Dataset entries
-*-

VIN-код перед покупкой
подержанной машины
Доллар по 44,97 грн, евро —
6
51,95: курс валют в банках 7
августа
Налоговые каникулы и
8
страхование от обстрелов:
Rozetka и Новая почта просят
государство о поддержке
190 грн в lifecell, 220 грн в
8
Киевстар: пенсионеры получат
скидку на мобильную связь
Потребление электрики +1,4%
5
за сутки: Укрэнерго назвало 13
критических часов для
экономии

-*-

• WHAT IS NEEDED: Once you have read the records above, set every one of them down again exactly.

• RESULT FOR THIS TASK:
VIN-код перед покупкой
подержанной машины
Доллар по 44,97 грн, евро —
6
51,95: курс валют в банках 7
августа
Налоговые каникулы и
8
страхование от обстрелов:
Rozetka и Новая почта просят
государство о поддержке
190 грн в lifecell, 220 грн в
8
Киевстар: пенсионеры получат
скидку на мобильную связь
Потребление электрики +1,4%
5
за сутки: Укрэнерго назвало 13
критических часов для
экономии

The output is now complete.